Abu Fukayha (c.540–c.620) was the kunya of Yasar, a companion of the Islamic prophet Muhammad. Three verses of the Quran were revealed about a situation that concerned him.

Biography

Abu Fukayha was ancestrally from the Azd tribe in Yemen. He was a slave in Mecca in the possession of Safwan ibn Umayya ibn Muharrith of the Kinana tribe. His master manumitted him at an unknown date; but his social status in the city remained "insignificant".

He had one son, Abu Tajra, and two daughters, Fukayha and Baraka. 
Abu Tajra became the mawla of the Abdaldar clan and in his turn had two daughters, Barra and Habiba.
Baraka was a mawla of Abu Sufyan. She married Qays in Abdallah, a member of the Asad tribe and an ally of Sa'id ibn al-'As ibn Umayya. They had one daughter, Umayya.
Fukayha married Hattab ibn al-Harith from the Juma clan.
Baraka and Fukayha were among the Muslims who migrated to Abyssinia, together with Safwan ibn Umayya's daughter Fatima. 

The aged Abu Fukayha became a Muslim. He suffered under the persecution of 614-616, when he was tortured until he did not know what he was saying. Muhammad said that a Muslim who denied his faith under such circumstances, yet "whose heart remains at rest in its faith," was not to blame.

Abu Fukayha and other poor men used to sit in the Kaaba with Muhammad.
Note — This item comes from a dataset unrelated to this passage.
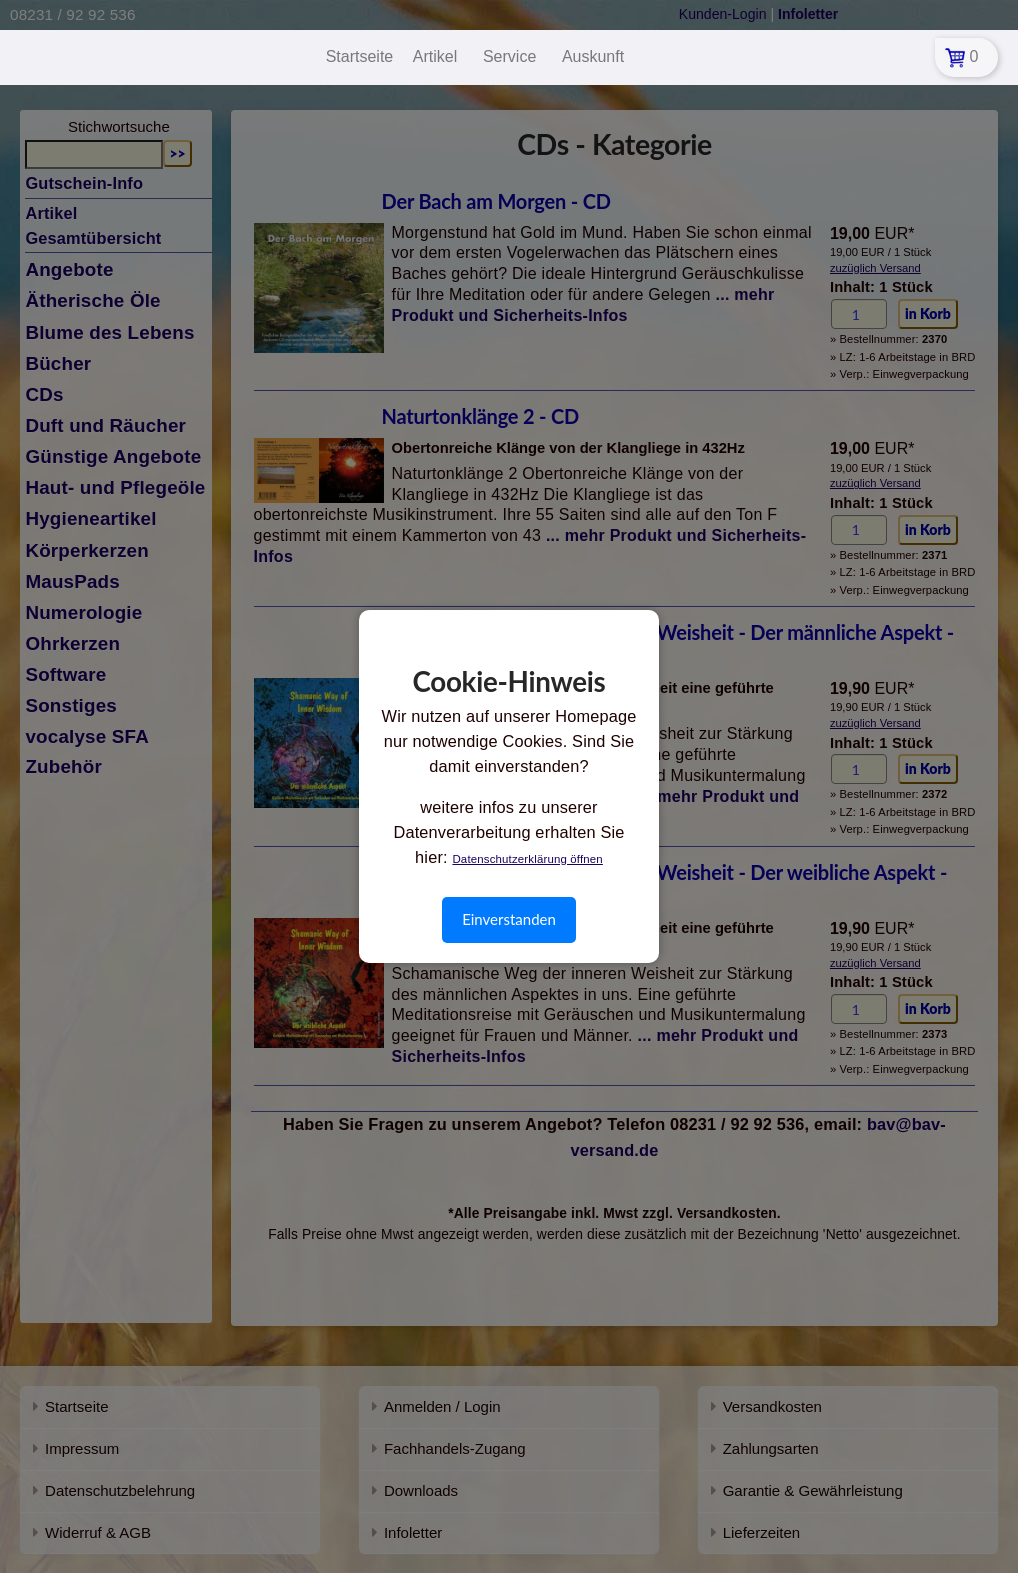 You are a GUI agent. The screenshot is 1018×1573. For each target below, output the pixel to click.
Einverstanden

The Quraysh used to jeer at Muhammad for consorting with humble people, saying: "These are his companions, as you see. Is it such creatures that God has chosen from among us to give guidance and truth? If what Muhammad has brought were a good thing these fellows would not have been the first to get it, and God would not have put them before us." Muhammad produced this prophecy in response.

Abu Fukayha is not mentioned among those who emigrated to Medina in 622. It is likely that he had died of natural causes by this date.

Historical Note

It is popularly believed that Abu Fukayha was bought and manumitted by Abu Bakr. This is not correct. His name does not appear on Ibn Ishaq's list of slaves bought by Abu Bakr, which professes to be complete. Rather, Ibn Ishaq expressly states that it was Abu Fukayha's original master, Safwan, who freed him.